A moderate, thoughtful approach to fueling and training — in addition to eating well and in a balanced fashion, Jacobs most weeks gets in a 60- to 70-mile bike ride, plus mixes in some shorter outings and workouts at the gym.
You can’t control every variable in bike racing, however, and one thing about racing up to the Blue Ridge Parkway is that you never know quite what the weather is going to bring. Last year, Jacobs bailed out at Balsam Gap and took a back way back to town. It started raining, and several racers became hypothermic, forcing rangers to shut the parkway to them for safety reasons.
“That’s just the risk you take,” Jacobs said.
A marketing event
CeCe Hipps, executive director of the Haywood Chamber of Commerce, said the rest stops are supplied with ponchos, trash bags and newspapers (good for stuffing inside those thin racing outfits and cutting the wind). The ponchos and trash bags will be there, she said, if like last year rain pours on riders in the Blue Ridge Breakaway.
“These stops are an oasis in the desert,” Hipps said, adding that six to eight volunteers will staff each rest stop.
“It is very detailed to put on,” she said. “A lot of logistics are involved with this.”
Despite the bad weather last year, racers’ after-race reviews were overwhelmingly positive, Hipps said.
That’s important, not only because you want racers to enjoy the event, but because Blue Ridge Breakaway is also serving to market the region.
“If they have a good experience, this will be a special place in their minds,” Hipps said in explanation.
Typically, August is a fairly slow month for tourism and visitation in Haywood County. That’s why the chamber targeted a road-bike event for this time of year, Hipps said.

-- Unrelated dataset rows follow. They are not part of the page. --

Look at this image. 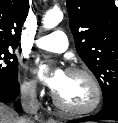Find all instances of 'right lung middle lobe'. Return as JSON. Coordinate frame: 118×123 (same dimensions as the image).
Listing matches in <instances>:
<instances>
[{
  "mask_svg": "<svg viewBox=\"0 0 118 123\" xmlns=\"http://www.w3.org/2000/svg\"><path fill=\"white\" fill-rule=\"evenodd\" d=\"M18 80L17 58L9 48H0V83H16Z\"/></svg>",
  "mask_w": 118,
  "mask_h": 123,
  "instance_id": "obj_1",
  "label": "right lung middle lobe"
}]
</instances>
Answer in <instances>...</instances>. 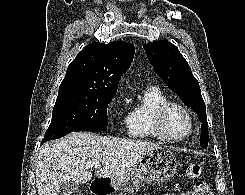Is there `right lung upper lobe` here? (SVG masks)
Segmentation results:
<instances>
[{"label": "right lung upper lobe", "instance_id": "right-lung-upper-lobe-1", "mask_svg": "<svg viewBox=\"0 0 245 195\" xmlns=\"http://www.w3.org/2000/svg\"><path fill=\"white\" fill-rule=\"evenodd\" d=\"M134 53V45L124 41L88 44L69 64L58 93L93 90L115 94Z\"/></svg>", "mask_w": 245, "mask_h": 195}]
</instances>
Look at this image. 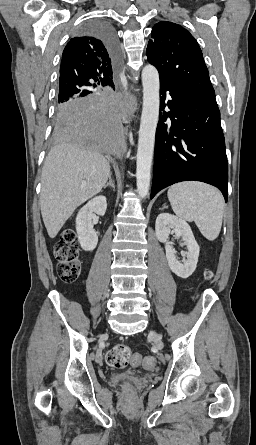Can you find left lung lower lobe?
Wrapping results in <instances>:
<instances>
[{"mask_svg": "<svg viewBox=\"0 0 256 445\" xmlns=\"http://www.w3.org/2000/svg\"><path fill=\"white\" fill-rule=\"evenodd\" d=\"M160 94L151 199L174 183L195 180L216 186L227 201L228 164L215 97L165 79Z\"/></svg>", "mask_w": 256, "mask_h": 445, "instance_id": "left-lung-lower-lobe-1", "label": "left lung lower lobe"}]
</instances>
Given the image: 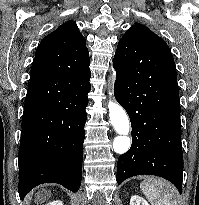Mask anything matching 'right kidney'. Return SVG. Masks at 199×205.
Masks as SVG:
<instances>
[{
    "instance_id": "obj_1",
    "label": "right kidney",
    "mask_w": 199,
    "mask_h": 205,
    "mask_svg": "<svg viewBox=\"0 0 199 205\" xmlns=\"http://www.w3.org/2000/svg\"><path fill=\"white\" fill-rule=\"evenodd\" d=\"M46 205H63L62 201L56 200V201H52Z\"/></svg>"
}]
</instances>
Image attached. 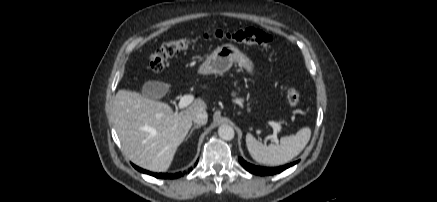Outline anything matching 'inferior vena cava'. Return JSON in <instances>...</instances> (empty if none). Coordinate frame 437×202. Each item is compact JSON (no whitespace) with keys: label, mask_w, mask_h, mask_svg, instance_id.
<instances>
[{"label":"inferior vena cava","mask_w":437,"mask_h":202,"mask_svg":"<svg viewBox=\"0 0 437 202\" xmlns=\"http://www.w3.org/2000/svg\"><path fill=\"white\" fill-rule=\"evenodd\" d=\"M192 120L194 123H197L198 125L206 124L208 120L207 112L205 110L198 111L193 115Z\"/></svg>","instance_id":"1"}]
</instances>
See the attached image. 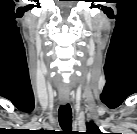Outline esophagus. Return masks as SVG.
I'll return each mask as SVG.
<instances>
[{"label":"esophagus","instance_id":"1","mask_svg":"<svg viewBox=\"0 0 137 134\" xmlns=\"http://www.w3.org/2000/svg\"><path fill=\"white\" fill-rule=\"evenodd\" d=\"M60 102H61V104H63V105H65V104H67L68 102H69V96H65V95H63V96H60Z\"/></svg>","mask_w":137,"mask_h":134}]
</instances>
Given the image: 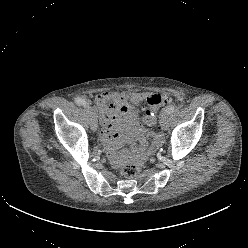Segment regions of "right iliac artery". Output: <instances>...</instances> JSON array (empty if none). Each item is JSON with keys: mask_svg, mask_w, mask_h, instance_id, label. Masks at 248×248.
Listing matches in <instances>:
<instances>
[{"mask_svg": "<svg viewBox=\"0 0 248 248\" xmlns=\"http://www.w3.org/2000/svg\"><path fill=\"white\" fill-rule=\"evenodd\" d=\"M75 103H76L77 105H79V106H87V105H89V104L85 101V99H82V98H80V97H76V98H75Z\"/></svg>", "mask_w": 248, "mask_h": 248, "instance_id": "82829eb1", "label": "right iliac artery"}]
</instances>
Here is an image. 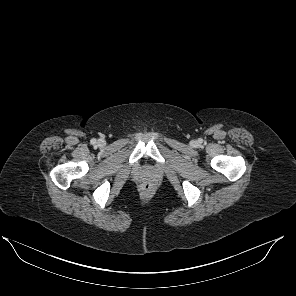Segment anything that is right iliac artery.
<instances>
[{"label":"right iliac artery","mask_w":296,"mask_h":296,"mask_svg":"<svg viewBox=\"0 0 296 296\" xmlns=\"http://www.w3.org/2000/svg\"><path fill=\"white\" fill-rule=\"evenodd\" d=\"M91 143H92V144H95V143H96V140H95V139H92V140H91Z\"/></svg>","instance_id":"right-iliac-artery-1"}]
</instances>
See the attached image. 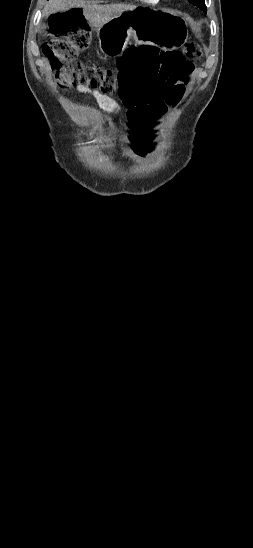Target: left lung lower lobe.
Segmentation results:
<instances>
[{"label": "left lung lower lobe", "mask_w": 253, "mask_h": 548, "mask_svg": "<svg viewBox=\"0 0 253 548\" xmlns=\"http://www.w3.org/2000/svg\"><path fill=\"white\" fill-rule=\"evenodd\" d=\"M196 6L199 7L200 9L206 11V6H205V5H204V6H198V5H196Z\"/></svg>", "instance_id": "0a47b994"}]
</instances>
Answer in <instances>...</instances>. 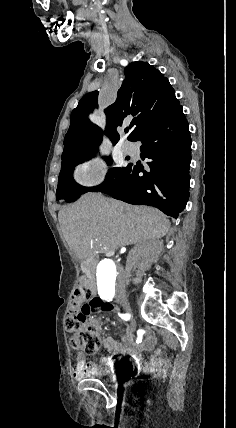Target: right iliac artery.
I'll list each match as a JSON object with an SVG mask.
<instances>
[{
	"instance_id": "obj_1",
	"label": "right iliac artery",
	"mask_w": 236,
	"mask_h": 428,
	"mask_svg": "<svg viewBox=\"0 0 236 428\" xmlns=\"http://www.w3.org/2000/svg\"><path fill=\"white\" fill-rule=\"evenodd\" d=\"M119 316H120L122 319H124V320H127V319H128L126 314H119Z\"/></svg>"
}]
</instances>
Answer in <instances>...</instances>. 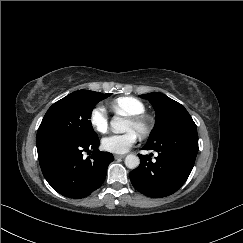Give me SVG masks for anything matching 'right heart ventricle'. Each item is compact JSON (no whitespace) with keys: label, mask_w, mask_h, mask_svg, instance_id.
Returning a JSON list of instances; mask_svg holds the SVG:
<instances>
[{"label":"right heart ventricle","mask_w":243,"mask_h":243,"mask_svg":"<svg viewBox=\"0 0 243 243\" xmlns=\"http://www.w3.org/2000/svg\"><path fill=\"white\" fill-rule=\"evenodd\" d=\"M109 109L115 114L125 116L143 114L145 106L142 101L132 96H121L108 103Z\"/></svg>","instance_id":"1"}]
</instances>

“It’s a passion for these people,” she said of the racers. “And many are of a generation who have means, and disposable income.”
Calculating that the bikers drive approximately two hours to participate in Blue Ridge Breakaway, they’ll probably opt to spend the night, she said (it’s no fun trying to drive home after cycling more than 100 miles). Roughly speaking, the chamber expects each racer to drop about $150 a day in Haywood County.
As of Monday, 270 people had signed up for the ride, double the pace of entrees as of a week out last year. There were 300 total participants last year, with as many as 500 expected this year.
What to expect on race day, Aug. 20
• The routes goes from Lake Junaluska through Jonathan Creek, on to Fines Creek, then back through Clyde. From there, metric-century and century riders go through Bethel, Sunburst Trout Farm and past Lake Logan. One hundred-mile riders climb all the way to the Blue Ridge Parkway and then stay on it until Soco Gap, descending through Maggie Valley and back to Lake Junaluska. If you’re in an automobile in these areas on Saturday, Aug. 20, please keep an eye out for cyclists.
• The Blue Ridge Breakaway starts at 7:30 a.m. Please be careful of riders if you are in the Lake Junaluska-Jonathan Valley area at that time, as large groups of riders will be on the road together to start the ride.
• Riders may register on Saturday, Aug. 20, from 6-6:30 a.m. at Lake Junaluska.